Microsoft found that it can take 25 minutes to get back on task after being interrupted by an e-mail even though it might only take your brain a minute to recover your train of thought. We also get anxious thinking through the consequences of sending a message and waiting for a reply. We may not realise that checking our e-mails every 5 minutes adds up to over 1 day a week but we end up juggling at least two things at once. On the phone whilst checking e-mails, checking messages in meetings, tweeting during union negotiations, driving whilst texting (result ing in over 6o0,000 crashes a year).
It wasn’t that long ago that women claimed they were better at multi-tasking, it was their natural skill set. Now we are all at it. And some of us feel if we aren’t we are wasting our time. But how annoying is it when you are on the phone to someone and you can hear them working on a keyboard.. I recently had a conversation with my NatWest business advisor on the phone and his mobile phone went off 3 times but he wouldn’t turn it off even when I asked him to.

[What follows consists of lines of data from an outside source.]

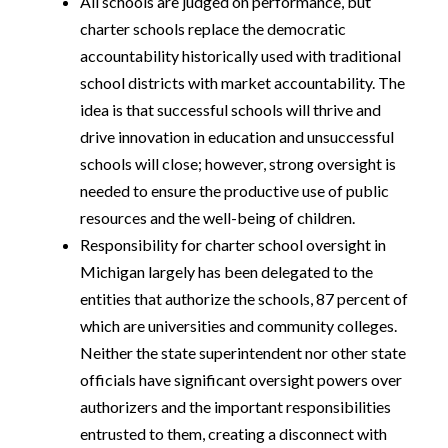
All schools are judged on performance, but
charter schools replace the democratic
accountability historically used with traditional
school districts with market accountability. The
idea is that successful schools will thrive and
drive innovation in education and unsuccessful
schools will close; however, strong oversight is
needed to ensure the productive use of public
resources and the well-being of children.
Responsibility for charter school oversight in
Michigan largely has been delegated to the
entities that authorize the schools, 87 percent of
which are universities and community colleges.
Neither the state superintendent nor other state
officials have significant oversight powers over
authorizers and the important responsibilities
entrusted to them, creating a disconnect with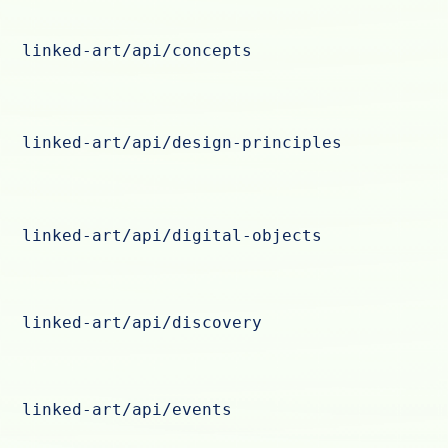
linked-art/api/concepts
linked-art/api/design-principles
linked-art/api/digital-objects
linked-art/api/discovery
linked-art/api/events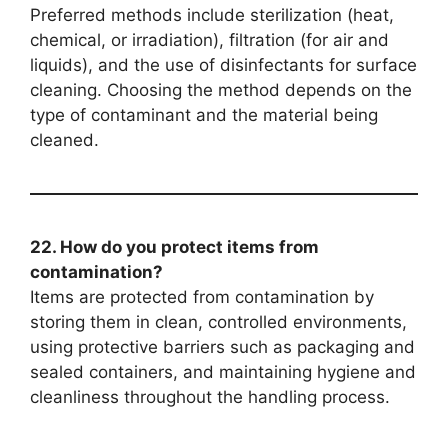
Preferred methods include sterilization (heat,
chemical, or irradiation), filtration (for air and
liquids), and the use of disinfectants for surface
cleaning. Choosing the method depends on the
type of contaminant and the material being
cleaned.
22. How do you protect items from
contamination?
Items are protected from contamination by
storing them in clean, controlled environments,
using protective barriers such as packaging and
sealed containers, and maintaining hygiene and
cleanliness throughout the handling process.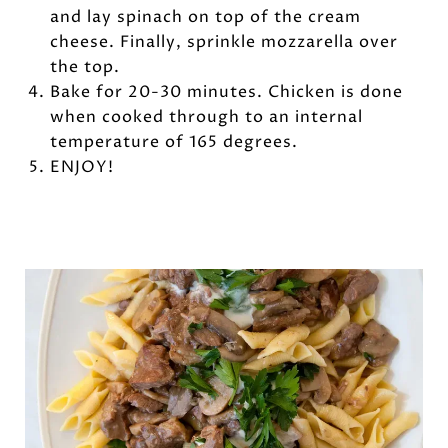
and lay spinach on top of the cream
cheese. Finally, sprinkle mozzarella over
the top.
Bake for 20-30 minutes. Chicken is done
when cooked through to an internal
temperature of 165 degrees.
ENJOY!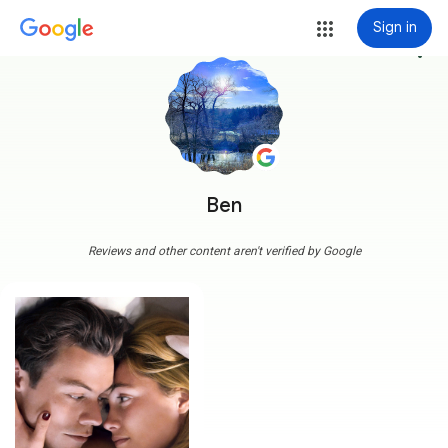
Sign in
more_vert
Ben
Reviews and other content aren't verified by Google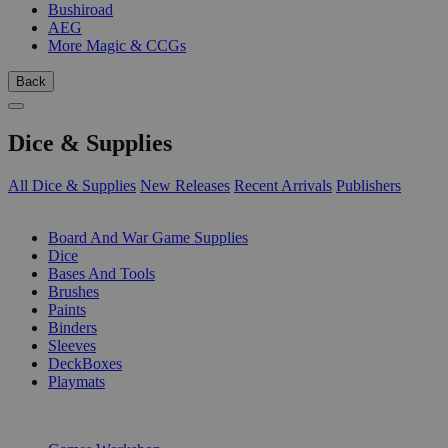
Bushiroad
AEG
More Magic & CCGs
Back
Dice & Supplies
All Dice & Supplies
New Releases
Recent Arrivals
Publishers
SUB-CATEGORIES
Board And War Game Supplies
Dice
Bases And Tools
Brushes
Paints
Binders
Sleeves
DeckBoxes
Playmats
PUBLISHERS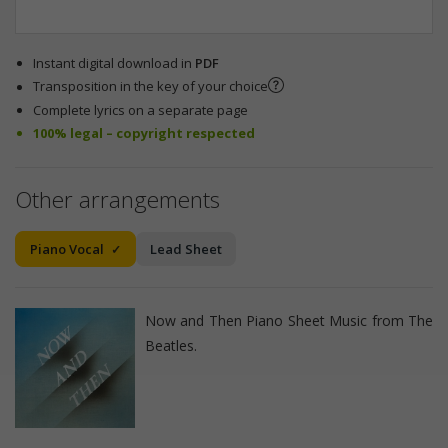
Instant digital download in
PDF
Transposition in the key of your choice
Complete lyrics on a separate page
100% legal – copyright respected
Other arrangements
Piano Vocal
Lead Sheet
Now and Then Piano Sheet Music from The
Beatles.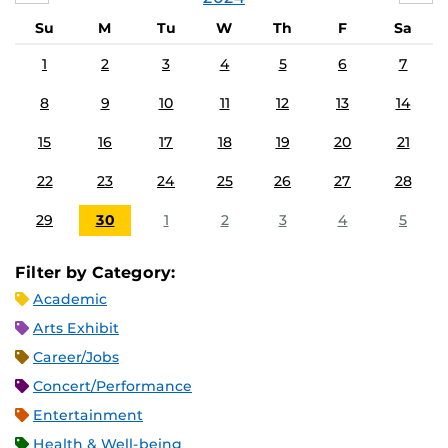
Su
M
Tu
W
Th
F
Sa
1
2
3
4
5
6
7
8
9
10
11
12
13
14
15
16
17
18
19
20
21
22
23
24
25
26
27
28
29
30
1
2
3
4
5
Filter by Category:
Academic
Arts Exhibit
Career/Jobs
Concert/Performance
Entertainment
Health & Well-being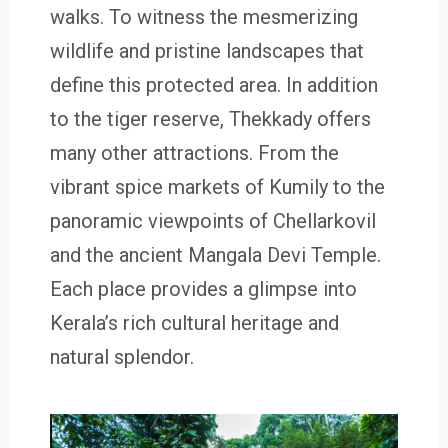
walks. To witness the mesmerizing
wildlife and pristine landscapes that
define this protected area. In addition
to the tiger reserve, Thekkady offers
many other attractions. From the
vibrant spice markets of Kumily to the
panoramic viewpoints of Chellarkovil
and the ancient Mangala Devi Temple.
Each place provides a glimpse into
Kerala’s rich cultural heritage and
natural splendor.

Yet it turns out that multi-taskers are less effective. According to research at Stanford University they focus on irrelevant information and everything distracts them. They remember nothing and get less done. They actually take longer to switch between tasks because they think about what they are not doing. They like to be scanning for and flooded with new information rather than deal with what they already have.
It’s estimated by the University of California, San Diego, that we receive 100,000 words, plus images adding up to 34 gigabytes of information a day. The result of this is that our attention span is being chopped into smaller pieces and we are losing the ability to think more deeply. It may even eventually change the structure of our brains. Edward Halliwell, a New York psychiatrist, believes that people have never had to process as much information as they have to nowadays.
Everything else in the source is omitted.